Depuis leur apparition dans les villes, les trottinettes électriques sont devenues aujourd’hui un véritable fléau du paysage urbain. Omniprésentes, sources d’abus, accidents, elles sont aujourd’hui l’objet de tous les débats.

S’il est difficile d’évaluer le nombre total de trottinettes électriques en free-floating en Belgique, on estime que plus de 4.000 de ces engins circulent dans la capitale. Une flotte déjà bien conséquente qui devrait continuer à se développer.

Selon Lime, le renfort de l’offre serait avant tout une manière de répondre à la demande. « Notre objectif n’est pas de noyer la population sous les trottinettes, mais de répondre à la demande croissante de nos utilisateurs » confirme un porte-parole de l’entreprise.

Du désordre et de l’encombrement

Or, cette flotte représente une nuisance importante pour tous les autres usagers de la ville. En effet, étant donné le concept, les utilisateurs peuvent choisir de stationner leur engin où ils le souhaitent. C’est ainsi que des trottinettes se retrouvent au beau milieu du jeu de quilles, jonchent le trottoir ou tombent sur la route parce qu’elles étaient mal positionnées, quand ce ne sont pas les piétons qui les poussent, agacés de ne plus avoir de place pour se déplacer agréablement sur les trottoirs.

La situation est devenue si chaotique qu’à Paris, les autorités ont décidé d’interdire l’usage des trottinettes sur les trottoirs. La ville de San Francisco a été encore plus radicale en interdisant purement et simplement leur usage.

Une utilité limitée

D’après les chiffres de l’institut Vias, 3% de la population a utilisé une trottinette électrique, un hoverboard ou une monoroue durant l’année 2018. Les statistiques grimpent même à 6% à Bruxelles.

Vendues comme une alternative à la voiture et aux véhicules encombrants les villes et polluants, les trottinettes électriques ne sont pas pour autant utilisées que dans ce but. Si une partie de la population a effectivement adopté ce type de transport, ce n’est pas forcément par conviction écologique ni environnementale.

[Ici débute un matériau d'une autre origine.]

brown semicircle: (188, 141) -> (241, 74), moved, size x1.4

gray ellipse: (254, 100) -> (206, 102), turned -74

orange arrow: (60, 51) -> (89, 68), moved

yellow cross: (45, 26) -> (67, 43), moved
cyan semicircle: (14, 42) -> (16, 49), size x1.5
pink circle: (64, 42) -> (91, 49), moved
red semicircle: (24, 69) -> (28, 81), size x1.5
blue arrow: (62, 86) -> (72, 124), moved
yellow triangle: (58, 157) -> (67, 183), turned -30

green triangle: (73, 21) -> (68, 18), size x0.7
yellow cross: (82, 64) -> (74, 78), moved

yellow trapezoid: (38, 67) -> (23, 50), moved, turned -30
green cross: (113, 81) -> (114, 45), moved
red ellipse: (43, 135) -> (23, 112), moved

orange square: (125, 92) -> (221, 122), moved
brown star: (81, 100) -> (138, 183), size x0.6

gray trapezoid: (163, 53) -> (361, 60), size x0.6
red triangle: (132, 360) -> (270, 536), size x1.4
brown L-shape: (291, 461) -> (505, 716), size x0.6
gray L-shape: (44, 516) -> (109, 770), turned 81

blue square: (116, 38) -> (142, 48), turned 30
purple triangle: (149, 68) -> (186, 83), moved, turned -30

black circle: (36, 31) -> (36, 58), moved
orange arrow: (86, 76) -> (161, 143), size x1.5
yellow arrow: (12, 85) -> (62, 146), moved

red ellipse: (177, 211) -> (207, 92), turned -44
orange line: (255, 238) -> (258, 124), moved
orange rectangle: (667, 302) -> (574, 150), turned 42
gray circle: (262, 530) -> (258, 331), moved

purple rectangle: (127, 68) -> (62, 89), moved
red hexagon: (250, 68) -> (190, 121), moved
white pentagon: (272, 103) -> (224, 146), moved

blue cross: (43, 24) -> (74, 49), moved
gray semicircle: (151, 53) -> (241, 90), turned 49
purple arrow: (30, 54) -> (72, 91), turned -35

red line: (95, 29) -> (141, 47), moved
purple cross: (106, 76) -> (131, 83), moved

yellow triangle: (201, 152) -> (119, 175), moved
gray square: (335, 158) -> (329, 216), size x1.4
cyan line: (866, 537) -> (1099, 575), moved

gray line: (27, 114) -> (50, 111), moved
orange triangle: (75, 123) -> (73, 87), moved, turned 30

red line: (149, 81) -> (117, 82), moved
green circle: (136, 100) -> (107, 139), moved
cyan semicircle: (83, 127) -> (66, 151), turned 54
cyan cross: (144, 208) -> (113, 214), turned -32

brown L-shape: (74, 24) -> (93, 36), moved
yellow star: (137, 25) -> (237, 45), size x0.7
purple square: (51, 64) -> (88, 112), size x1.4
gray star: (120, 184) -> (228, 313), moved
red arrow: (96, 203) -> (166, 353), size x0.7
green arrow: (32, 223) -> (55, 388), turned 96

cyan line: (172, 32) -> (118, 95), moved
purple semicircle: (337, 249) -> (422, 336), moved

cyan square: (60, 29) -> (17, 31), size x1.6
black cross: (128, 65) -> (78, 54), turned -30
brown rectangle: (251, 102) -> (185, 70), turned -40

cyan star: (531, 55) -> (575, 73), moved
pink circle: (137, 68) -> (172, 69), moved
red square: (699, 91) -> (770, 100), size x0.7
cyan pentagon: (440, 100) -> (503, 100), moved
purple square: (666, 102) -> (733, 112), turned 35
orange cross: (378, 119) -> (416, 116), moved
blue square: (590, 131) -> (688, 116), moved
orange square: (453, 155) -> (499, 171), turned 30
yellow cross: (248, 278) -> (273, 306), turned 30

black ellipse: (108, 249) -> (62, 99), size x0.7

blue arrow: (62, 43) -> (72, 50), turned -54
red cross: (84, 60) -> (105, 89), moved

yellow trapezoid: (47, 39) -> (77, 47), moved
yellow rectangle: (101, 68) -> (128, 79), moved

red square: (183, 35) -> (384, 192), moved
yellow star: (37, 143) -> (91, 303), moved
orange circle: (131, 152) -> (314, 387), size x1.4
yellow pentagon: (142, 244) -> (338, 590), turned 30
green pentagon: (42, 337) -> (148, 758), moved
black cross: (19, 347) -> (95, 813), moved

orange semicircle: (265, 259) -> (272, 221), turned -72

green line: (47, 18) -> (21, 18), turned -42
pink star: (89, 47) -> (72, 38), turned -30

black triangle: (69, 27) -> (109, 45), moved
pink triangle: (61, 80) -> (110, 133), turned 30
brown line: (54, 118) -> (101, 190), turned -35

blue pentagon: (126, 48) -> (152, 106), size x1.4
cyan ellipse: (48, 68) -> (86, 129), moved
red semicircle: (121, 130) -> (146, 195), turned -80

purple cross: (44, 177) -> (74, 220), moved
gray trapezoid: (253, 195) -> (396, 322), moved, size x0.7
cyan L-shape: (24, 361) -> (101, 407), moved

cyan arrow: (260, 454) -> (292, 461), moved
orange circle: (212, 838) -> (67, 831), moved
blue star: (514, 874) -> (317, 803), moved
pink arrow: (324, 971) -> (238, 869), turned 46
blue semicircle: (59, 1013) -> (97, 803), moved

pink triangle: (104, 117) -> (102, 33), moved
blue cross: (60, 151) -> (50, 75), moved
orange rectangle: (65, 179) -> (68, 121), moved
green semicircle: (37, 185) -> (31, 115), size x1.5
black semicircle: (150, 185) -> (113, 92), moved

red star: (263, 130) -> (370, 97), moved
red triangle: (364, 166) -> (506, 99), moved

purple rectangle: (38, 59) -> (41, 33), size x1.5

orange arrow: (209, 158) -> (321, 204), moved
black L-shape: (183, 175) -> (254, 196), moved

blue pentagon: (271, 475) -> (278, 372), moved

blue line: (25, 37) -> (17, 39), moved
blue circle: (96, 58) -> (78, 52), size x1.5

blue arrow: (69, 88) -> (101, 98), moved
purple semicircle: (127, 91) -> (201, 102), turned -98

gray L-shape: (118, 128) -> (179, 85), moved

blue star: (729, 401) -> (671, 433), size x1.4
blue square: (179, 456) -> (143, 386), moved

Selon une étude de Lime sur les utilisateurs bruxellois, 25% des utilisateurs du service disent avoir remplacé leur déplacement en voiture par la trottinette électrique et 35% disent avoir privilégié certains déplacements avec les trottinettes plutôt qu’avec leur voiture.

Ce qui fait donc que (potentiellement) 45% des utilisateurs auraient recours aux trottinettes électriques sans rapport avec une réduction de l’utilisation de la voiture. Ces engins ont tendance à être souvent utilisés dans un objectif de divertissement.

Dans majorité des cas, ce nouveau moyen de micromobilité est utilisé en complémentarité d’autres transports en commun ou véhicule tout simplement. Ainsi, un utilisateur peut enfourcher une bécane jusqu’à la gare, prendre le train et continuer les quelques centaines de mètres qui le séparent de sa destination en trottinette.

Autrement dit, les trottinettes électriques ne sont pas utilisées en remplacement, mais en complément. Et le plus souvent, le déplacement en trottinette remplace la marche… Avec un impact qu’on devine négatif sur la santé.

Un moyen de transport peu sûr

À l’image des vélos, la trottinette électrique n’est pas un moyen de transport très sûr ni sécurisant. Compte tenu de la nouveauté de la chose dans le paysage urbain et routier, les automobilistes et autres usagers de la route ne sont pas habitués à ces véhicules et il arrive que des accidents se produisent. Dans les cas les plus graves, cela peut entraîner la mort du conducteur de deux roues.

Évidemment, les automobilistes ne sont pas les seuls responsables. La nouveauté et le côté divertissant des trottinettes électriques peuvent parfois pousser les utilisateurs à avoir des comportements dangereux et irresponsables, avec les conséquences que l’on connait. Il n’est ainsi pas rare de croiser une trottinette dans un tunnel – dont l’accès leur est pourtant interdit -, voir un conducteur rouler à plus de 10km/h sur un trottoir (ça aussi, c’est interdit), braver un feu rouge, et plus encore.

L’usage des trottinettes électriques fait débat et la plupart des villes sont actuellement occupées à adapter le code de la route pour prendre en compte l’usage de ces nouveaux moyens de transport. Une chose est sûre : la trottinette électrique n’a pas l’impact positif qu’on lui prêtait à ses débuts.